1. 米国では、有価証券決済のT+1化(約定日翌日決済化)に向けた準備が着々と進みつつある。これまでSIA(米国証券業者協会)は、T+1化に向けた課題を数多くの小委員会で議論し、成果を白書などの形で発表してきた。
2. 2001年5月17日、SIAはT+1化のマイルストーンと名付けた三点の資料を公表し、次いで、2001年6月6日にプロジェクト計画表一点を公表した。四点の資料には、計186もの具体的なプロジェクトが完了予定日付きでまとめられている。これは、全市場参加者に今から積極的にT+1化へ取り組むことを促すものとして注目される。
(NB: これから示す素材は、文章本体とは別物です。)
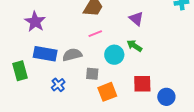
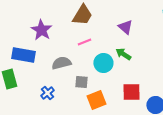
purple star: (35, 22) -> (41, 30), moved
blue rectangle: (45, 54) -> (23, 55), moved

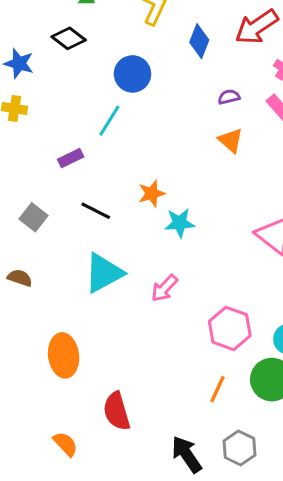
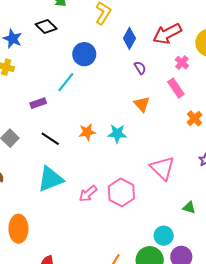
purple semicircle: (229, 97) -> (140, 68), moved, turned 64
cyan star: (180, 223) -> (117, 134), moved
pink hexagon: (230, 328) -> (121, 192), moved

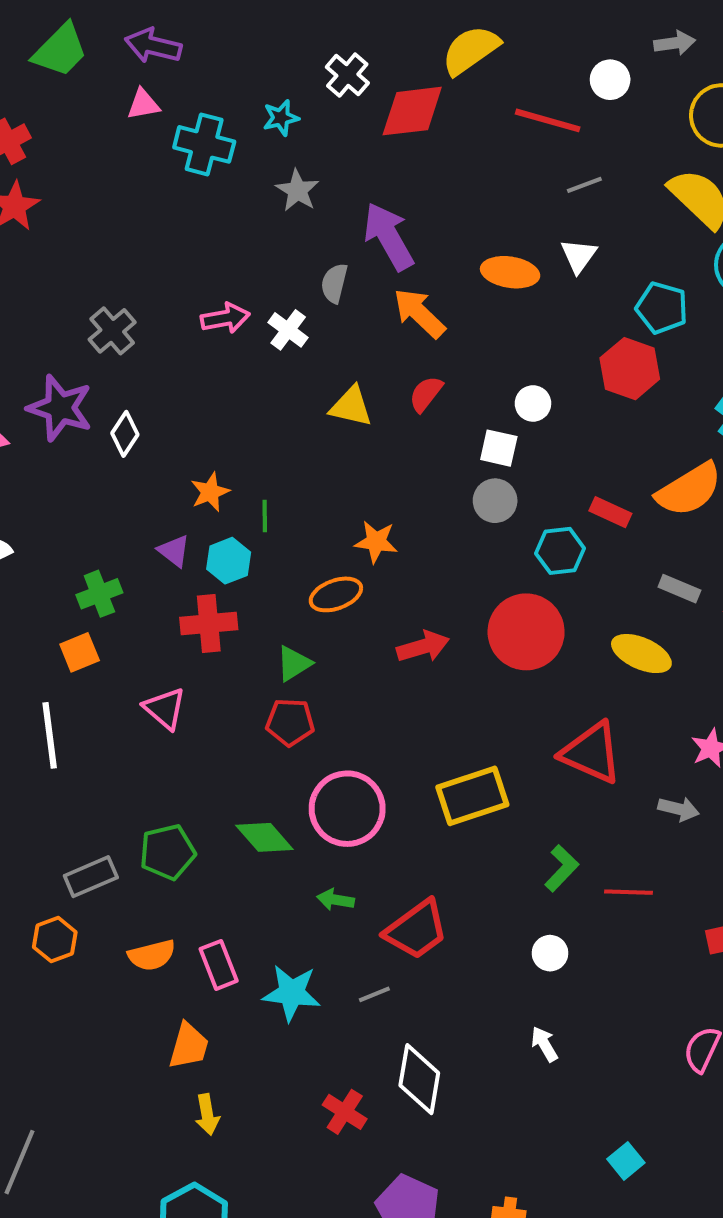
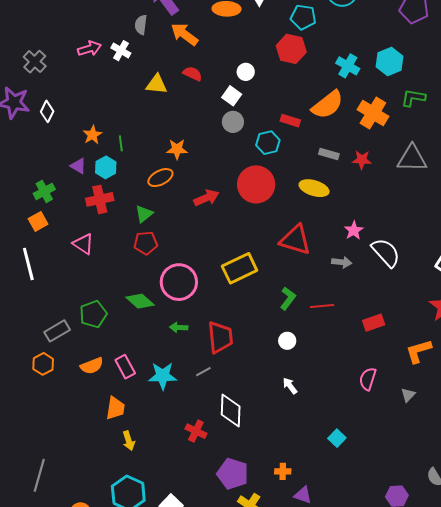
red semicircle: (426, 394) -> (192, 74), turned 84
white square: (499, 448) -> (232, 96), turned 30
red trapezoid: (416, 930) -> (220, 337), turned -52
3. 今のところ多くのプロジェクトはスケジュール通りに進行しているが、(1)新規発行証券の決済期間、(2)券面の不動化・無券面化、(3)資金決済など、予定通り完了することが困難とみられる項目もある。引き続き議論が求められる課題も残されている。
4. 2004年6月というT+1への移行目標を掲げる米国でも、幅広い検討課題や作業スケジュールが現時点である程度整理され、SIA外のプロジェクトも含めて一覧し易い形で情報開示されている。我が国においても、T+1決済を早期に実現するためには、こうした論点整理を行うことが求められよう。